Più che un design di oggetti, il design primario è un design di stati sensoriali, un
operatore di «aesthesis» soggettuali e di
configurazioni plastiche. In tal senso non
rappresenta solo la risposta linguistica e
progettuale alle attuali possibilità di controllo della qualità ambientale tramite la
tecnologia, ma si lega agli aspetti più profondi della nostra relazione antropologica con il mondo; riprende una originaria
tradizione, culturale e ambientale, che,
soprattutto nella cultura orientale dello
spazio, ha considerato l’esperienza sensoriale parte integrante della composizione
progettuale.
Tutto ciò richiede anche al design la necessità di rigenerazione della propria attitudine professionale; non si tratta di una
semplice estensione delle sue conoscenze,
ma di una rivoluzione culturale, di un potenziamento della sua capacità di sentire e
di essere coinvolto nella dimensione temporale e multimediale della sensorialità.
Al mito intellettualistico della progettazione globale, che nell’attuale complessità
appare sempre meno attuabile - come testimonia il fallimento delle grandi configurazioni urbane - e alla specializzazione
settoriale, deve succedere un nuovo modo
di essere «generalisti», che colga la realtà
secondo un certo tipo di sensibilità e un
preciso livello di intervento di tipo professionale.
11. Hollein, museo di Mönchengladbach: sistema di raccolta della luce naturale.
Le nuove dimensioni plastiche originate
dal colore, dalla luce, dal regime acustico, che rappresentano ormai autonomi
livelli di configurazione, richiedono di
essere trattate e rappresentate con strumenti nuovi, che consentano di controllare a priori l’operare progettuale e per
i quali non esistono tecniche consolidate
come quelle che consentono di fissare un
linguaggio spaziale.

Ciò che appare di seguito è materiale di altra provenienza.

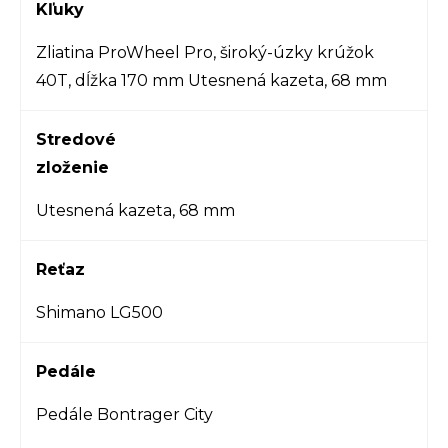
Kľuky
Zliatina ProWheel Pro, široký-úzky krúžok
40T, dĺžka 170 mm Utesnená kazeta, 68 mm
Stredové
zloženie
Utesnená kazeta, 68 mm
Reťaz
Shimano LG500
Pedále
Pedále Bontrager City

Come per la geometria andranno individuati i modi di strutturazione di tali linguaggi, le loro grammatiche e le forme di significazione; al
pari del disegno e della rappresentazione
grafica vanno elaborati nuovi strumenti
di lavoro, che seguono canali legati all’informazione, alla visualità, alle comunicazioni. Non dovrà trattarsi di semplici
tecniche di visualizzazione, ma di forme
di codificazione che consentano di fissare e memorizzare corpus di informazioni,
di elaborarle e ricostruirle al fine di poter
delineare questo nuovo mondo dell’immaterialità.